Pendant la période Glaciaire, les Icebergs venaient finir leur périple océanique et déposaient des minéraux quartziques venus de la calotte glaciaire.

La carotte PP10-18 Ci-dessous retrace cet historique.

Lithologie de la carotte PP10-18 (S. Brocheray, 2015).

  La carotte fait 9 m de long. 2 datations ponctuelles sont faites à 14700 et 13000 ans avant aujourd’hui. Ces dates sont validées par le comptage de planctons fossiles géants, les Pachydermas. On calcule la proportions de Pachydermas sénestres par rapport aux dextres, et l’on connait les périodes froides. Car les planctons ont une croissance en spirale qui tourne à gauche dans les eaux froides et inverse dans les eaux plus chaudes.

  La chercheuse représente ainsi la période Heinrich 1 qui correspond aux débâcles glaciaires et à la montée des eaux très rapide. Puis, le Bollinger, courte période de réchauffement précédant le Young Dryas ( Y.D.) caractérisé par un froid intense qui favorise les Pachydermas sénestres.

  L’holocène enfin , à partir de 11700 ans , qui ne représente que 3 mètres de la carottes (le tiers), alors que sa durée en représente les 2 /3. C’est dû au ralentissement de la sédimentation qui est plus fine.

  Ce qui m’intéresse ici, c’est l’image nette de la période holocène, avec une sédimentation lente et régulière, mais avec l’apparition de 2 pointes de Zirconium anormales en plein holocène et sans raisons particulières.

détail de la carotte pp10-18 (holocène)

Le Zirconium est présent dans le quartz et l’on utilise ses propriétés de fluorescence avec les rayons X pour mesurer le nombre de coups par seconde.

On a ici 2 apports de quartz anormaux situé à 1.3 m et 1.72 m du sol on peut extrapoler une datation aux alentours de 4300 Av. JC et 3000 av.

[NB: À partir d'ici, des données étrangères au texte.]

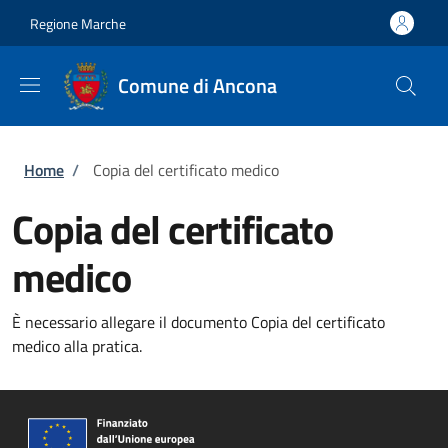
Salta al contenuto principale
Skip to footer content
Regione Marche
Comune di Ancona
Briciole di pane
Home
/
Copia del certificato medico
Copia del certificato
medico
È necessario allegare il documento Copia del certificato
medico alla pratica.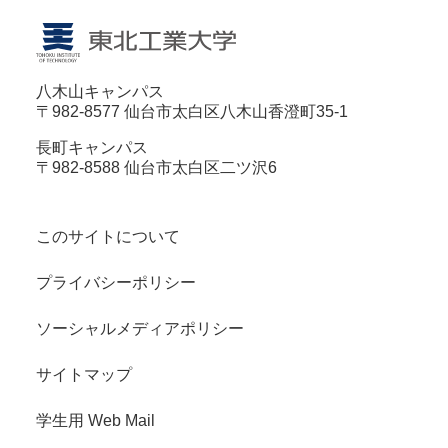
八木山キャンパス
〒982-8577 仙台市太白区八木山香澄町35-1
長町キャンパス
〒982-8588 仙台市太白区二ツ沢6
このサイトについて
プライバシーポリシー
ソーシャルメディアポリシー
サイトマップ
学生用 Web Mail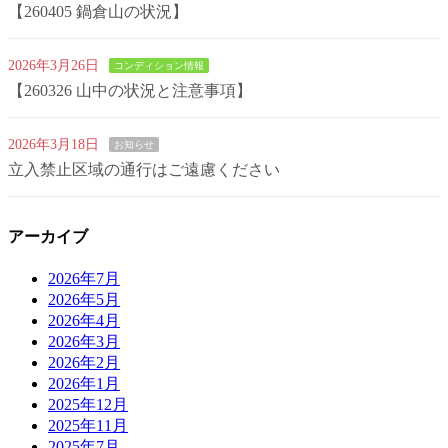
【260405 鍋倉山の状況】
2026年3月26日
コンディション情報
【260326 山中の状況と注意事項】
2026年3月18日
お知らせ
立入禁止区域の通行はご遠慮ください
アーカイブ
2026年7月
2026年5月
2026年4月
2026年3月
2026年2月
2026年1月
2025年12月
2025年11月
2025年7月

JC.

Si mon livre évoque le Tsunami de Carnac, j’évoque aussi un deuxième tsunami un peu plus récent mais moins emblématique d’un pont de vue historique.

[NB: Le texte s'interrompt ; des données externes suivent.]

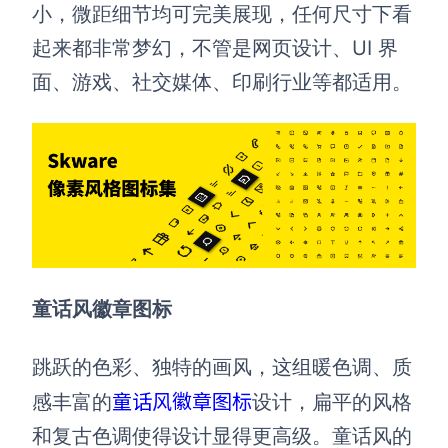
小，微距细节均可完美展现，任何尺寸下看
起来都非常梦幻，不管是网页设计、UI 界
面、游戏、社交媒体、印刷行业等都适用。
童话风徽章图标
跳跃的色彩、独特的画风，这组暖色调、质
童话风徽章图标
感丰富的
设计，扁平的风格
和复古色调使得设计显得更高级。童话风的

La présence de quartz provient selon moi, d’un apport de sables grossiers venus du mont Landes situé en amont qui a été balayés par les remous des tsunamis.

Les sables ainsi remis en suspension se sont déposés en aval dans le creux de chenal de Santander.

Nous pouvons le vérifier avec un autre prélèvement effectué sur ce promontoire et dont l’absence de dépôts sédimentaires holocène (un hiatus) témoigne de ce coup de balai !

Carotte CH7204 Pujol 1980, (S. Zaragosi 2001).

Maintenant que vous êtes familiarisé avec ces figures, vous avez pu voir que la partie supérieure de la carotte à gauche est daté du H1 soit le Heinrich 1 dernière période de débâcle des icebergs dans le Golfe validée par un taux de Pachydermas senestres (peu frileux) de près de 100%.

Au dessus , il n’y a rien entre 15000 ans et aujourd’hui, le mont est érodé.

Voila pour le chenal de Santander qui semble avoir été le témoin de 2 évènements majeurs.

Sandra Brocheray, 2015 Transferts et accumulations sur les marges du Golfe de Gascogne : Architecture, fonctionnement et contrôles. Université de Bordeaux.

Sébastien Zaragosi, 2001 Les systèmes turbiditiques profonds de la marge celtique armoricaine (Golfe de Gascogne) : Physiographie et évolution au cours des derniers 30 000 ans. Université de Bordeaux 1.